Let's discuss how Kyber encryption works. Overall, Kyber is a type of encryption known as lattice-based encryption. In the RSA encryption scheme, every individual has 2 private keys and 1 public key. Specifically, the public key is a significantly large prime number, and the private keys are two large prime factors of the public key. Using the public keys, the data that needs to be sent is "jumbled" using the large public key. However, to decrypt this data, you need to have the factors of this prime number, which are the 2 private keys that the owner possesses. Without this key, it is true that the data can still be intercepted and decrypted without having the private keys, but this setup can take the best supercomputers months or even years to decrypt. Sadly, this was only the case until the formation of quantum computers. This encryption scheme is vulnerable to quantum computers because quantum computing bits can be in a state of superposition. To effectively understand this idea, it is important to take a step back. Let us think about the computers that most of us use on a daily basis. For these devices to make decisions, they possess possibly billions of switches that are either on (state 1) or off (state 0). These switches allow the computer to "think" and carry out processes ordered by the user. Given that these bits cannot be on and off simultaneously, for a problem that requires 2 bits to compute, it would need to test 00, 01, 10, 11 individually. As these include problems using large prime numbers, computers have to spend a significant amount of time testing every private key possibility.
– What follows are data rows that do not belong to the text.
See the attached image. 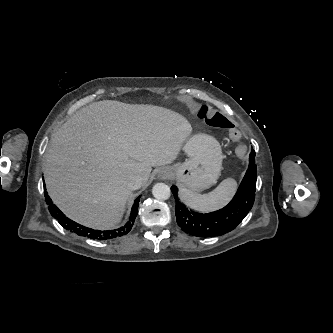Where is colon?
<instances>
[{
	"mask_svg": "<svg viewBox=\"0 0 333 333\" xmlns=\"http://www.w3.org/2000/svg\"><path fill=\"white\" fill-rule=\"evenodd\" d=\"M198 118L205 120L212 127L227 129L239 133L233 128L231 121L219 112L209 109L207 106H201L197 111Z\"/></svg>",
	"mask_w": 333,
	"mask_h": 333,
	"instance_id": "1",
	"label": "colon"
}]
</instances>
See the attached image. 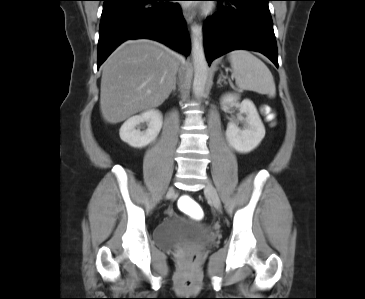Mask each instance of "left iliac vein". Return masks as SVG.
<instances>
[{"label": "left iliac vein", "instance_id": "4c4485c4", "mask_svg": "<svg viewBox=\"0 0 365 299\" xmlns=\"http://www.w3.org/2000/svg\"><path fill=\"white\" fill-rule=\"evenodd\" d=\"M205 193L208 195V197L210 198L213 206L215 207V209L217 211H221V201L219 198V195L217 193L216 188L213 186V184L211 183L210 180H206L205 182Z\"/></svg>", "mask_w": 365, "mask_h": 299}]
</instances>
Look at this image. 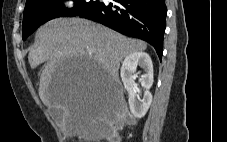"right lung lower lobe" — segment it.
<instances>
[{
	"label": "right lung lower lobe",
	"instance_id": "obj_1",
	"mask_svg": "<svg viewBox=\"0 0 227 142\" xmlns=\"http://www.w3.org/2000/svg\"><path fill=\"white\" fill-rule=\"evenodd\" d=\"M114 1L117 5L101 1L78 16L150 43L161 59L167 14L165 0Z\"/></svg>",
	"mask_w": 227,
	"mask_h": 142
}]
</instances>
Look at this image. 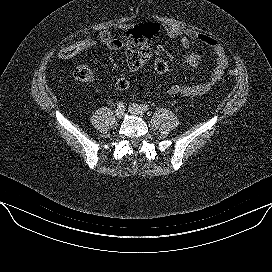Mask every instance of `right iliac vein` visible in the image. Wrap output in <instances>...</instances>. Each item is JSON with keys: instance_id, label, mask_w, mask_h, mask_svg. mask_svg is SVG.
<instances>
[{"instance_id": "1", "label": "right iliac vein", "mask_w": 272, "mask_h": 272, "mask_svg": "<svg viewBox=\"0 0 272 272\" xmlns=\"http://www.w3.org/2000/svg\"><path fill=\"white\" fill-rule=\"evenodd\" d=\"M123 114H124V112H123L122 109H116V111H115V116H116L118 119L122 118V117H123Z\"/></svg>"}]
</instances>
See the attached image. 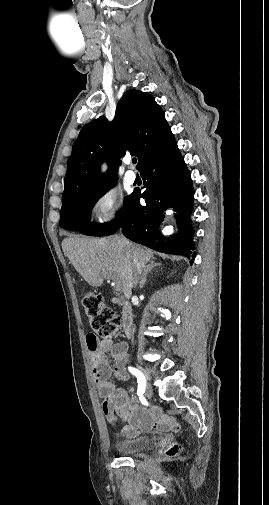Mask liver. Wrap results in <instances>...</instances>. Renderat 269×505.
Wrapping results in <instances>:
<instances>
[{"mask_svg":"<svg viewBox=\"0 0 269 505\" xmlns=\"http://www.w3.org/2000/svg\"><path fill=\"white\" fill-rule=\"evenodd\" d=\"M64 255L91 286H101L110 275L121 284L126 299L132 295L135 256L142 267L154 257L151 249L135 244L119 235L105 238L73 236L62 242Z\"/></svg>","mask_w":269,"mask_h":505,"instance_id":"liver-1","label":"liver"}]
</instances>
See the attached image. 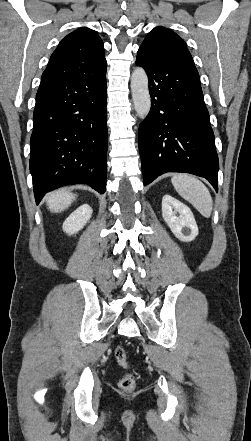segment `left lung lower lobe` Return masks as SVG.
Listing matches in <instances>:
<instances>
[{"label": "left lung lower lobe", "instance_id": "left-lung-lower-lobe-1", "mask_svg": "<svg viewBox=\"0 0 251 441\" xmlns=\"http://www.w3.org/2000/svg\"><path fill=\"white\" fill-rule=\"evenodd\" d=\"M149 79L151 109L139 126L144 184L166 172L206 178L218 191L219 162L198 71L138 52Z\"/></svg>", "mask_w": 251, "mask_h": 441}]
</instances>
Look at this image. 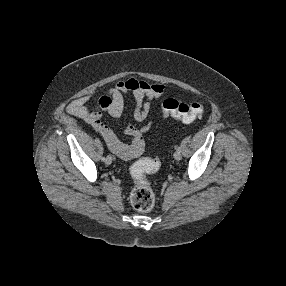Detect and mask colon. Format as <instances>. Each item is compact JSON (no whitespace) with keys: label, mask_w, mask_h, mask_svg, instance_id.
<instances>
[{"label":"colon","mask_w":286,"mask_h":286,"mask_svg":"<svg viewBox=\"0 0 286 286\" xmlns=\"http://www.w3.org/2000/svg\"><path fill=\"white\" fill-rule=\"evenodd\" d=\"M163 116H172L189 123L199 118L204 111L201 102L182 103L174 99H167L162 103ZM159 168V162L154 159L143 158L133 167L135 187L131 193L132 206L141 213L149 212L155 205V194L145 175L154 173Z\"/></svg>","instance_id":"obj_1"}]
</instances>
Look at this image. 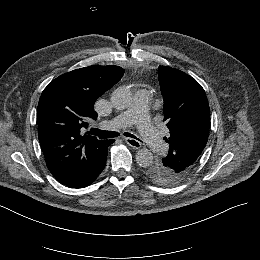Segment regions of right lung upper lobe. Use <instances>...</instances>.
Wrapping results in <instances>:
<instances>
[{"label":"right lung upper lobe","instance_id":"obj_1","mask_svg":"<svg viewBox=\"0 0 260 260\" xmlns=\"http://www.w3.org/2000/svg\"><path fill=\"white\" fill-rule=\"evenodd\" d=\"M119 66H89L54 79L41 94L38 138L47 167L57 179L79 174L103 158L111 140L82 135L96 120L93 105L123 76Z\"/></svg>","mask_w":260,"mask_h":260}]
</instances>
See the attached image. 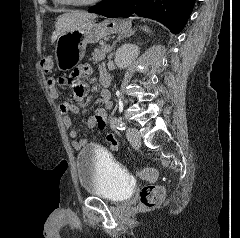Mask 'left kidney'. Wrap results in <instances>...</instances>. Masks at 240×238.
I'll use <instances>...</instances> for the list:
<instances>
[{
  "instance_id": "5707ae66",
  "label": "left kidney",
  "mask_w": 240,
  "mask_h": 238,
  "mask_svg": "<svg viewBox=\"0 0 240 238\" xmlns=\"http://www.w3.org/2000/svg\"><path fill=\"white\" fill-rule=\"evenodd\" d=\"M140 51L137 45L135 44H123L115 52V64L120 69H125L137 58Z\"/></svg>"
}]
</instances>
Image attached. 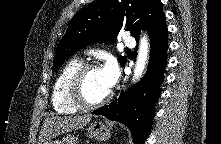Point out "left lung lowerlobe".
<instances>
[{"mask_svg":"<svg viewBox=\"0 0 221 144\" xmlns=\"http://www.w3.org/2000/svg\"><path fill=\"white\" fill-rule=\"evenodd\" d=\"M167 32L163 15L149 33L151 52L148 70L142 80L130 90L122 92L119 98L109 105L92 112L126 125L135 144H144L151 129L154 107L161 94L160 86L167 64Z\"/></svg>","mask_w":221,"mask_h":144,"instance_id":"left-lung-lower-lobe-1","label":"left lung lower lobe"}]
</instances>
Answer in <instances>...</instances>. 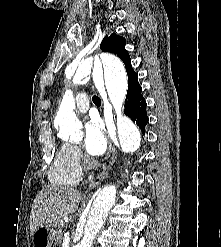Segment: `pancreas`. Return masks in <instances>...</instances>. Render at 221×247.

This idea explains RSA's effectiveness against average computers and supercomputers. However, quantum bits maintaining superposition explains that each quantum bit can be in an on and off state at the same time. Therefore, with only 32 quantum bits, 4,294,967,296 different possibilities can be tested simultaneously. With the amazing capabilities of quantum computers, can we even defend sensitive data from quantum computer interception?

Luckily, there is an encryption method that can effectively defend against quantum computers, known as lattice-based encryption. This is the framework of Kyber 512/768/1024, which is utilized by our system. In comparison to the RSA encryption method discussed earlier, lattice-based encryption takes a different approach by scrambling data and placing that data at a specific point in a lattice, adding noise to it so the actual placement of the data is close to, but not entirely attached to one point on the lattice. Each lattice needs a set of vectors to navigate it, which can range from 2-4 polynomials depending on the version of Kyber encryption being used. The private key can be seen as the vectors that are optimal for navigating an individual lattice. For the public key, an individual shares their lattice and a bad set of vectors to the data sender, allowing them to assign and "jumble" data to a certain point in the lattice and then send it back. This requires significantly more computational resources and time given that lattices can be in more than 100 dimensions depending on the program. Below is a set of figures with the top left representing an efficient set of vectors (private key) and the top left representing an inefficient set of vectors (public key). The figure below those figures represents the travel path to the data given the respective set of vectors. This goes to show the effectiveness of lattice-based encryption in the modern world.